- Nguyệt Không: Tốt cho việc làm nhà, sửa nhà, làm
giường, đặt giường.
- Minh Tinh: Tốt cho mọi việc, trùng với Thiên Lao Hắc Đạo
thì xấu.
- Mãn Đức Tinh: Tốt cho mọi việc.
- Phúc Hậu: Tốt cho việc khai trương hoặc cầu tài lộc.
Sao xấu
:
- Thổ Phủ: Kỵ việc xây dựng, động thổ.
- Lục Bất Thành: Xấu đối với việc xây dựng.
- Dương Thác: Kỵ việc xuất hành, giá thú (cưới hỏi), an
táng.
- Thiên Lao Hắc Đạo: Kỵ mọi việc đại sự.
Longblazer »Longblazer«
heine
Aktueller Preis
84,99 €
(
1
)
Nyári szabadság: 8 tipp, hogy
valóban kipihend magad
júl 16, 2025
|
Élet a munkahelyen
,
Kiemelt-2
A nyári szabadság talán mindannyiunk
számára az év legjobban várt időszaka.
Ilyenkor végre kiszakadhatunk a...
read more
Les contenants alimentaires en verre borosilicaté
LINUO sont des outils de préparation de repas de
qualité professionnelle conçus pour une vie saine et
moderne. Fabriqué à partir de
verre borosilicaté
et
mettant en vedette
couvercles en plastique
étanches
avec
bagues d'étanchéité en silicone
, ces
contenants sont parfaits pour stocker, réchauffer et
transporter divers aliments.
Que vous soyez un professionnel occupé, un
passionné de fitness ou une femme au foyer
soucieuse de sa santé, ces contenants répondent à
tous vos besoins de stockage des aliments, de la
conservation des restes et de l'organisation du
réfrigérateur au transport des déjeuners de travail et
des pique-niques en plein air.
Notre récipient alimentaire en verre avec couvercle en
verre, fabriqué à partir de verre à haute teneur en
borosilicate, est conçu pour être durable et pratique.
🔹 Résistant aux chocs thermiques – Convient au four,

Task description >>
The full listing should be restated word for word.

Output for this task >>
- Nguyệt Không: Tốt cho việc làm nhà, sửa nhà, làm
giường, đặt giường.
- Minh Tinh: Tốt cho mọi việc, trùng với Thiên Lao Hắc Đạo
thì xấu.
- Mãn Đức Tinh: Tốt cho mọi việc.
- Phúc Hậu: Tốt cho việc khai trương hoặc cầu tài lộc.
Sao xấu
:
- Thổ Phủ: Kỵ việc xây dựng, động thổ.
- Lục Bất Thành: Xấu đối với việc xây dựng.
- Dương Thác: Kỵ việc xuất hành, giá thú (cưới hỏi), an
táng.
- Thiên Lao Hắc Đạo: Kỵ mọi việc đại sự.
Longblazer »Longblazer«
heine
Aktueller Preis
84,99 €
(
1
)
Nyári szabadság: 8 tipp, hogy
valóban kipihend magad
júl 16, 2025
|
Élet a munkahelyen
,
Kiemelt-2
A nyári szabadság talán mindannyiunk
számára az év legjobban várt időszaka.
Ilyenkor végre kiszakadhatunk a...
read more
Les contenants alimentaires en verre borosilicaté
LINUO sont des outils de préparation de repas de
qualité professionnelle conçus pour une vie saine et
moderne. Fabriqué à partir de
verre borosilicaté
et
mettant en vedette
couvercles en plastique
étanches
avec
bagues d'étanchéité en silicone
, ces
contenants sont parfaits pour stocker, réchauffer et
transporter divers aliments.
Que vous soyez un professionnel occupé, un
passionné de fitness ou une femme au foyer
soucieuse de sa santé, ces contenants répondent à
tous vos besoins de stockage des aliments, de la
conservation des restes et de l'organisation du
réfrigérateur au transport des déjeuners de travail et
des pique-niques en plein air.
Notre récipient alimentaire en verre avec couvercle en
verre, fabriqué à partir de verre à haute teneur en
borosilicate, est conçu pour être durable et pratique.
🔹 Résistant aux chocs thermiques – Convient au four,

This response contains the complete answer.